As noted, the sample values do not differ depending on jit and fori_loop combination. Computing the weights and means of weights manually from saved sample values always gives finite numerical values which are consistent with the ones obtained by no jit and no fori_loop use ($ python script.py false false). Depending on the computer, both cases in which fori_loop is used may give wrong values containing inf’s. This occurred on both local machines I have tested with. Running the same code on colab, however, gives the right (and same) results in all combinations (which is why I suspect there is an underlying issue, not one in the code).

The following are the first 10 results obtained with the above script in two different environments and various combinations of jit and fori_loop:

None of the complexities in the code seem to be removable without making the behavior disappear.

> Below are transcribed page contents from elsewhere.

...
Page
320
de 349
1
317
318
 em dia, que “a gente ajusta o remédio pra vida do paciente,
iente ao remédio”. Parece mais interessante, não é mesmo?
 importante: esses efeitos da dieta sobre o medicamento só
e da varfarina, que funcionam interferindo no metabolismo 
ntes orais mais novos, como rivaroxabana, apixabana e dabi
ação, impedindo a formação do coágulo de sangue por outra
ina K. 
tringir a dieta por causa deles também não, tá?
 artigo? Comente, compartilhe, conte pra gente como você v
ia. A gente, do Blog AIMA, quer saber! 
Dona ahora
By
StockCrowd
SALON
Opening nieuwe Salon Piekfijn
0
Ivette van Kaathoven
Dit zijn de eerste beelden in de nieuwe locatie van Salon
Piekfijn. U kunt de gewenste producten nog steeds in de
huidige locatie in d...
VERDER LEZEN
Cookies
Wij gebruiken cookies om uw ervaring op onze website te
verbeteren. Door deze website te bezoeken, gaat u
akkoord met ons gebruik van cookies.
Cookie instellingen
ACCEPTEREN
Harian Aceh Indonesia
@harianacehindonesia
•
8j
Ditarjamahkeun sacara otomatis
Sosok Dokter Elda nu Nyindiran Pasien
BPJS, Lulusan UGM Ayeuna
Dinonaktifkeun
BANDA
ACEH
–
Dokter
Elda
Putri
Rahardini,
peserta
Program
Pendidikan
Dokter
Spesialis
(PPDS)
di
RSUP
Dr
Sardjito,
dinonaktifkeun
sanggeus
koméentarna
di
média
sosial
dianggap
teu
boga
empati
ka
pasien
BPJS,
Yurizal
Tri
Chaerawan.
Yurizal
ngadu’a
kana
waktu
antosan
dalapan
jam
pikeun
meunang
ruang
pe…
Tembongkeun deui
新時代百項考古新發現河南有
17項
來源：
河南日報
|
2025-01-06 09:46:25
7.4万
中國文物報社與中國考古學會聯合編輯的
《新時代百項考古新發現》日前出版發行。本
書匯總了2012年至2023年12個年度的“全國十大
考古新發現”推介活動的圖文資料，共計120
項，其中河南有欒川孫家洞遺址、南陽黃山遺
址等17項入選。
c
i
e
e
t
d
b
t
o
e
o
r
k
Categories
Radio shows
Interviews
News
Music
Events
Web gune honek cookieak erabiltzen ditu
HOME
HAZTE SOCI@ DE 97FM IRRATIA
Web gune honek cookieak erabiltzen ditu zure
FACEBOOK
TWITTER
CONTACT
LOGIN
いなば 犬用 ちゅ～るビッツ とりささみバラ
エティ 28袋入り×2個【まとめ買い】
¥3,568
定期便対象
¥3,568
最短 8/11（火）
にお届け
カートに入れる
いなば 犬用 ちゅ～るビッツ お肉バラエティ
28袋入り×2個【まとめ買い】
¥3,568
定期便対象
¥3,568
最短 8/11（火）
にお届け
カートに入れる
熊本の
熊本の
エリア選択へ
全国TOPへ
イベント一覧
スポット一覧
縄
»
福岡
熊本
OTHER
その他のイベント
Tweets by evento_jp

• If the sampling is replaced by just uniform or normal random numbers no more inf’s appear and all combinations give the same results.
• Removing the wrapper function (which uses the fori_loop) around a batched step, and instead just returning the mean from a single batch removes the issue and all results are the same.
• The gradient is taken of a function sum(z ** 5) + p * prod(z) where for p always p=0 is passed. Given this fact, the gradient can be manually replaced with 5 * z**4 (in the real application the gradient would potentially be less simple), which again removes the erroneous behavior.
• The most peculiar dependency on the specific implementation is the following: since p=0, the term + p * prod(z) should not change the results. Removing it, however, also removes the issue (no nans and values ~38 not ~35). Even if present in the modified form + 0 * jnp.nan_to_num(p * jnp.prod(z)) it reintroduces the error.

Summary

The erroneous values seem to be connected with the use of fori_loop and the gradient of prod multiplied such that it should vanish. The behavior seems contingent on the random sampling used, making it difficult narrow down to a specific expression that is responsible. Specifically, computing the weights after the samples are computed gives the right results and doesn’t reproduce the erroneous behavior. Any thoughts about how to narrow down here would be appreciated.

Testing environment

All tests were run with the CPU version of jax and jaxlib installed via pip. The current jax version on colab is 0.1.69.

The numerical results above were obtained on a Dell XPS 13 with i5-7200U CPU, jax version 0.1.70, and python 3.8.3. I also saw the same behavior on a desktop machine with jax 0.1.72, Xeon Silver 4114 CPU, and python 3.6.9. I’m not sure what other environment variables may be relevant.